Avrebbe dovuto capire che c'era qualcosa di marcio in lui, già prima di partire, ma aveva fatto finta di nulla. Perfino Mohamed, che li aveva visti insieme tre volte, l'aveva messa in guardia. Non si trovava nel culo del mondo per stare vicino a David, ma perché lei stessa aveva voluto vivere quell'esperienza. Ecco la verità. E non sarebbe tornata indietro per quella serata da dimenticare.

Pensò a Marius, a quel suo sguardo paterno nonostante il bacio, e a David, che aveva avuto un attacco di gelosia. Era ancora geloso, in qualche modo doveva ancora provare qualcosa per lei. Se era così, non le avrebbe mai più messo un dito addosso. Lei non glielo avrebbe permesso. A differenza di due ore prima, Rosa si amava.
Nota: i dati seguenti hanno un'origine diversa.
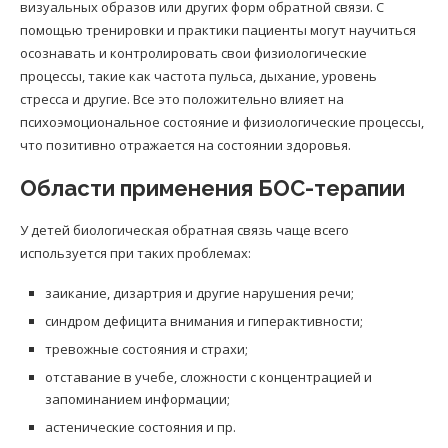
визуальных образов или других форм обратной связи. С
помощью тренировки и практики пациенты могут научиться
осознавать и контролировать свои физиологические
процессы, такие как частота пульса, дыхание, уровень
стресса и другие. Все это положительно влияет на
психоэмоциональное состояние и физиологические процессы,
что позитивно отражается на состоянии здоровья.
Области применения БОС-терапии
У детей биологическая обратная связь чаще всего
используется при таких проблемах:
заикание, дизартрия и другие нарушения речи;
синдром дефицита внимания и гиперактивности;
тревожные состояния и страхи;
отставание в учебе, сложности с концентрацией и
запоминанием информации;
астенические состояния и пр.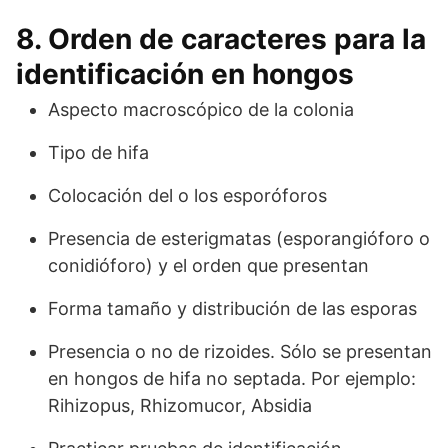
8. Orden de caracteres para la
identificación en hongos
Aspecto macroscópico de la colonia
Tipo de hifa
Colocación del o los esporóforos
Presencia de esterigmatas (esporangióforo o
conidióforo) y el orden que presentan
Forma tamaño y distribución de las esporas
Presencia o no de rizoides. Sólo se presentan
en hongos de hifa no septada. Por ejemplo:
Rihizopus, Rhizomucor, Absidia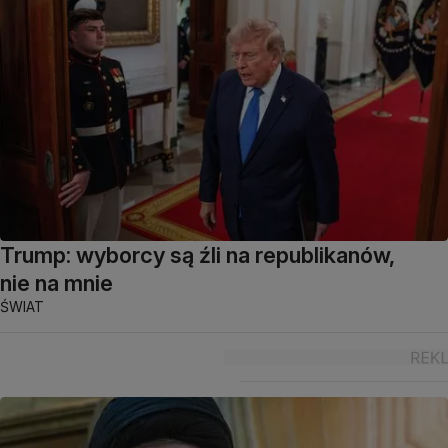
Trump: wyborcy są źli na republikanów,
nie na mnie
ŚWIAT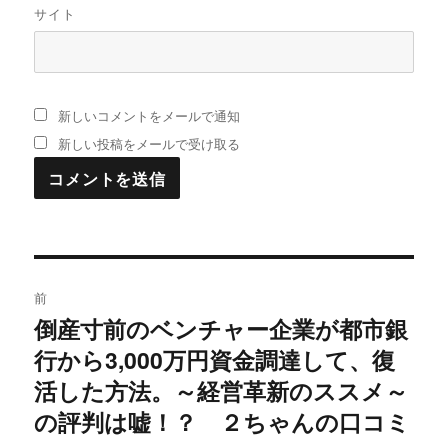
サイト
新しいコメントをメールで通知
新しい投稿をメールで受け取る
投
前
稿
倒産寸前のベンチャー企業が都市銀
過
行から3,000万円資金調達して、復
去
ナ
の
活した方法。～経営革新のススメ～
ビ
投
の評判は嘘！？ ２ちゃんの口コミ
稿:
ゲ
Non aveva che se stessa in quel piccolo grande mondo. Si sarebbe difesa come una tigre.

Pensò ai nani. Le facevano segno di no con la testa. L'oceano incazzato aveva cercato di respingerla subito. Sua madre piangeva dal giorno in cui le aveva annunciato che sarebbe partita. Non aveva mai approvato quella decisione e adesso la reclamava con tutto il fiato che aveva.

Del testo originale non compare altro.